**Task goal:**
Could you write out, word for word, only the lines from the one containing "Web3 Jobs in India (90, 2221)" through the last line of the data below?

======== Data supplied

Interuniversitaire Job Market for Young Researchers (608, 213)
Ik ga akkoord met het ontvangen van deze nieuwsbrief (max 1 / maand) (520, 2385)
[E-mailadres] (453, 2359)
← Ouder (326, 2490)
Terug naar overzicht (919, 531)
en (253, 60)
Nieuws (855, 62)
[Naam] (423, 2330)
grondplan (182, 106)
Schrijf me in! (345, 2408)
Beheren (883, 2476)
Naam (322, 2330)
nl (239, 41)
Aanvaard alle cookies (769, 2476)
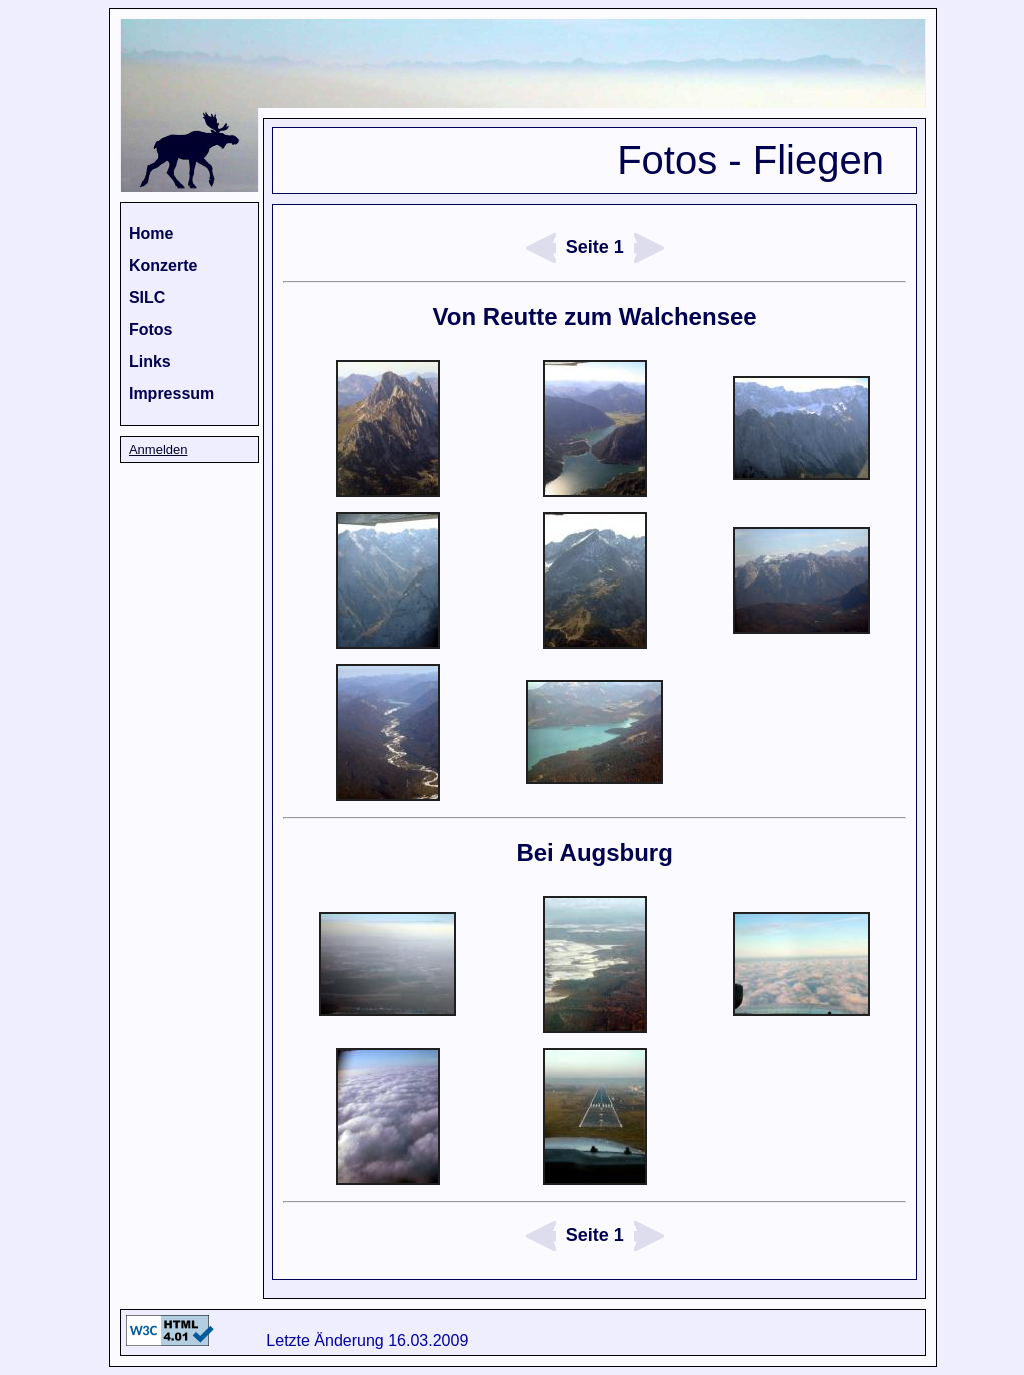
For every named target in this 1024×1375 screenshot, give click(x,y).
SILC (147, 297)
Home (151, 233)
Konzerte (163, 265)
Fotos (151, 329)
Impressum (171, 393)
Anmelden (158, 449)
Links (150, 361)
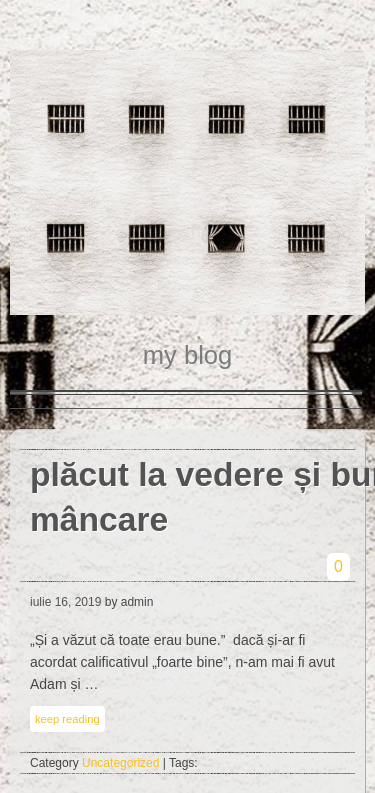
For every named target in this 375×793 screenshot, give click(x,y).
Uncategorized (120, 763)
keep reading (67, 719)
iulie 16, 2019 (65, 602)
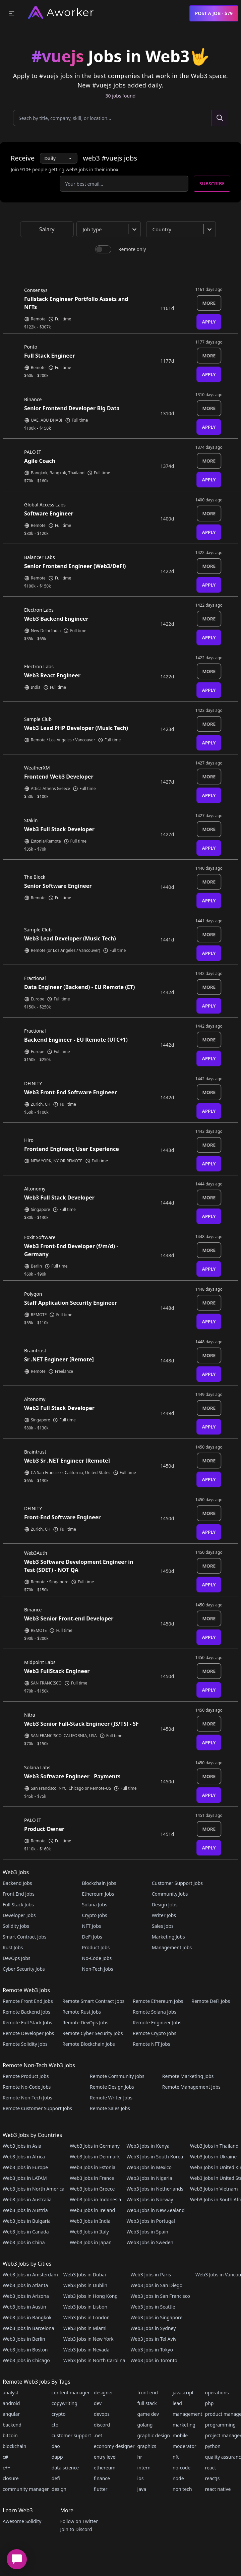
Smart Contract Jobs (25, 1937)
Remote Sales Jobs (110, 2108)
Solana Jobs (94, 1904)
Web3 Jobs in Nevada (86, 2349)
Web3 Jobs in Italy (89, 2231)
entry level (105, 2457)
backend (12, 2424)
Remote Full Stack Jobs (27, 2022)
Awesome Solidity (22, 2521)
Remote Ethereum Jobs (158, 2001)
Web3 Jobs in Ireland (92, 2210)
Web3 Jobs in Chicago (26, 2360)
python (213, 2446)
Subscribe (212, 183)
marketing (184, 2424)
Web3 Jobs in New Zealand (155, 2210)
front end (147, 2392)
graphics (146, 2446)
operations (217, 2392)
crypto (59, 2414)
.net (98, 2435)
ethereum (105, 2467)
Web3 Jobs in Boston (25, 2349)
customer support (71, 2435)
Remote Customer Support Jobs (37, 2108)
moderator (184, 2446)
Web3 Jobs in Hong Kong (90, 2296)
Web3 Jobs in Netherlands (154, 2189)
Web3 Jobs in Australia (27, 2199)
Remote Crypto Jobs (154, 2033)
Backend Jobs (17, 1883)
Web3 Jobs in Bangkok (27, 2317)
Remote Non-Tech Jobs (27, 2097)
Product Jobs (96, 1947)
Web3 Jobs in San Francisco (160, 2296)
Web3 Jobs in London (86, 2317)
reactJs (212, 2478)
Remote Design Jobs (112, 2087)
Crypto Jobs (94, 1915)
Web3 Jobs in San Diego (156, 2285)
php (209, 2403)
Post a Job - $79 (214, 13)
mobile (180, 2435)
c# (5, 2457)
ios (140, 2478)
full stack (147, 2403)
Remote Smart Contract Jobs (93, 2001)
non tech (182, 2489)
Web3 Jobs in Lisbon (85, 2307)
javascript (183, 2392)
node (178, 2478)
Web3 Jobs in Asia (22, 2146)
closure (11, 2478)
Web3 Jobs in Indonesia (95, 2199)
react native (218, 2489)
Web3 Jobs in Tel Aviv (153, 2339)
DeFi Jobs (92, 1937)
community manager (26, 2489)
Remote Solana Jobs (154, 2012)
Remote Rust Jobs (81, 2012)
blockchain (14, 2446)
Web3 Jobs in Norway (149, 2199)
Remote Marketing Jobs (188, 2076)
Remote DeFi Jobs (210, 2001)
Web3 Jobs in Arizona (26, 2296)
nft (176, 2457)
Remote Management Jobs (191, 2087)
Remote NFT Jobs (151, 2044)
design (59, 2489)
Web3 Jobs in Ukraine (213, 2156)
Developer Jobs (19, 1915)
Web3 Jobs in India (90, 2221)
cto (55, 2424)
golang (145, 2424)
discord (102, 2424)
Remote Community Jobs (117, 2076)
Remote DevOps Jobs (85, 2022)
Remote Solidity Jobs (25, 2044)
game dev (148, 2414)
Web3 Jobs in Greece (92, 2189)
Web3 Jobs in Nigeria (149, 2178)
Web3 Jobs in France (92, 2178)
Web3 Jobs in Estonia (92, 2167)
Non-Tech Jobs (97, 1969)
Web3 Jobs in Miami (85, 2328)
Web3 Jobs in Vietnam (214, 2189)
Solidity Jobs (16, 1926)
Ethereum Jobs (98, 1894)
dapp (57, 2457)
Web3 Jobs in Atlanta (25, 2285)
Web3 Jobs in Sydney (153, 2328)
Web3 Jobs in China (24, 2242)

================

**Answer to the exercise:**
Web3 Jobs in India (90, 2221)
cto (55, 2424)
golang (145, 2424)
discord (102, 2424)
Remote Community Jobs (117, 2076)
Remote DevOps Jobs (85, 2022)
Remote Solidity Jobs (25, 2044)
game dev (148, 2414)
Web3 Jobs in Greece (92, 2189)
Web3 Jobs in Nigeria (149, 2178)
Web3 Jobs in France (92, 2178)
Web3 Jobs in Estonia (92, 2167)
Non-Tech Jobs (97, 1969)
Web3 Jobs in Miami (85, 2328)
Web3 Jobs in Vietnam (214, 2189)
Solidity Jobs (16, 1926)
Ethereum Jobs (98, 1894)
dapp (57, 2457)
Web3 Jobs in Atlanta (25, 2285)
Web3 Jobs in Sydney (153, 2328)
Web3 Jobs in China (24, 2242)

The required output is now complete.